C++ would give me a "safe" way around this. The sort of thing that someone could (choose to) ignore when reviewing the code (by contrast, all the macro invocations are *impossible* to ignore! "Why didn't he use the macros in *this* expression?")

Yes, but I was looking at C++ to give me the benefit of the cleaner syntax. E.g., I can implement a Q14.9 "class" and write code that

*looks* "normal" (infix) -- without having to litter it with lots of function invocations. I can go to some lengths in C to maximize the "help" the compiler will provide. But, it means imposing these same (implementation style) burdens on folks maintaining the code

("Why the heck is he doing things this way? It would be SO much easier/cleaner if he did *this*, instead..." "Yeah, but then *these* things will bite you in the ass..." "Oh.")

Similarly, given a "short pointer" to "abcdefg", consider what the syntax for accessing the fourth char therein would look like contrasted with the equivalent syntax for a "normal" pointer.

[Yes, it can be done. It's just how expensive you want to make the develop/maintain effort]

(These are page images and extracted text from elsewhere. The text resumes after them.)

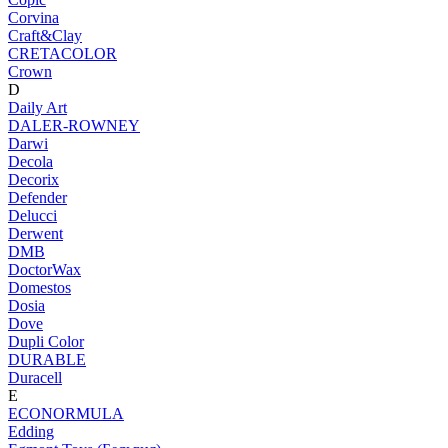
Corvina
Craft&Clay
CRETACOLOR
Crown
D
Daily Art
DALER-ROWNEY
Darwi
Decola
Decorix
Defender
Delucci
Derwent
DMB
DoctorWax
Domestos
Dosia
Dove
Dupli Color
DURABLE
Duracell
E
ECONORMULA
Edding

I take a simpler approach: avoid altogether. :> I'm far more focused on retirement than learning how to exploit yet another "language du jour"! :>

Reply to
Don Y

You're being way too terse with the problem description here. And that's not something I ever thought I would be telling you, of all people ;-) So: what kind of architecture, what kind of address range, and which pointers in what kind of program would be involved? Are you trying to compress all pointers, or just a subset? If the latter, what defines the subset?

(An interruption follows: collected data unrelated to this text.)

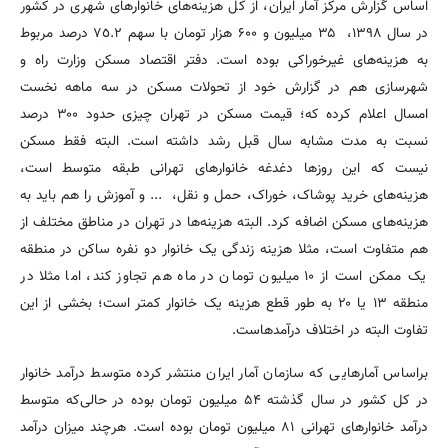
اساس گزارش مرکز آمار ایران، از کل هزینه‌های خانوارهای شهری در کشور
در سال ۱۳۹۸، ۳۵ میلیون و ۶۰۰ هزار تومان با سهم ٧٥.٢ درصد مربوط
به هزینه‌های غیرخوراکی بوده است. دفتر اقتصاد مسکن وزارت راه و
شهرسازی هم در گزارش خود از تحولات مسکن در سه ماهه نخست
امسال اعلام کرده که؛ قیمت مسکن در تهران چیزی حدود ۳۰۰ درصد
نسبت به مدت مشابه سال قبل رشد داشته است. البته فقط مسکن
نیست که این روزها دغدغه خانوارهای تهرانی طبقه متوسط است،
هزینه‌های خرید پوشاک، خوراک، حمل و نقل، ... و آموزش را هم باید به
هزینه‌های مسکن اضافه کرد. البته هزینه‌ها در تهران در مناطق مختلف از
هم متفاوت است، مثلا هزینه زندگی یک خانوار دو نفره ساکن در منطقه
یک ممکن است از ۱۰ میلیون تومان در ماه هم تجاوز کند، اما مثلا در
منطقه ۱۳ یا ۲۰ به طور قطع هزینه یک خانوار کمتر است؛ بخشی از این
تفاوت البته در اختلاف درآمدهاست.
براساس آمارهایی که سازمان آمار ایران منتشر کرده متوسط درآمد خانوار
در کل کشور در سال گذشته ۵۴ میلیون تومان بوده در حالی‌که متوسط
درآمد خانوارهای تهرانی ۸۱ میلیون تومان بوده است. هرچند میزان درآمد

Generally, your implied premise that there's excess width in pointers which can safely be omitted is, by itself, _far_ from being generically true, so it's no surprise that there's no generic approach that does what you want: a generic solution would be flat-out impossible.

The classic solution to the non-generic cases that would really profit from this kind of acrobatics, is, of course, a compiler-specific language extension, i.e. some variant of __near vs. __far memory space qualifiers. And such platform almost invariably have such an extension in place already.

E.g. at my place of work we use a 16-bit controller that has a 24-bit address space, and can map up to 32 KiB of Flash into the same 64 KiB page that also hosts RAM and peripheral registers, while the main code/const flash is elsewhere. The C tool chain builds a memory model for this where data pointers are 16-bit unless qualified __far, whereas code pointers are 24-bit unless qualified __near. That makes for rather efficient code, and near-optimal pointer size.

One could implement a roughly similar scheme without a language extension proper, but not without implementation-specific features of the compiler and linker. Those are needed a) to configure which objects go into the __near region of memory space, and which don't, and b) because the behavior when casting pointers to or from non-pointer data types is always implementation specific. But without the compiler's support, such a scheme can never be really reliable. What the compiler doesn't see, it can't warn you about if you get it wrong.

Reply to
Hans-Bernhard Bröker

My simple thought is to make your "pointers" actually indexes into an array which has the pointers to the actual objects. This will save memory for any object that has multiple pointers to it.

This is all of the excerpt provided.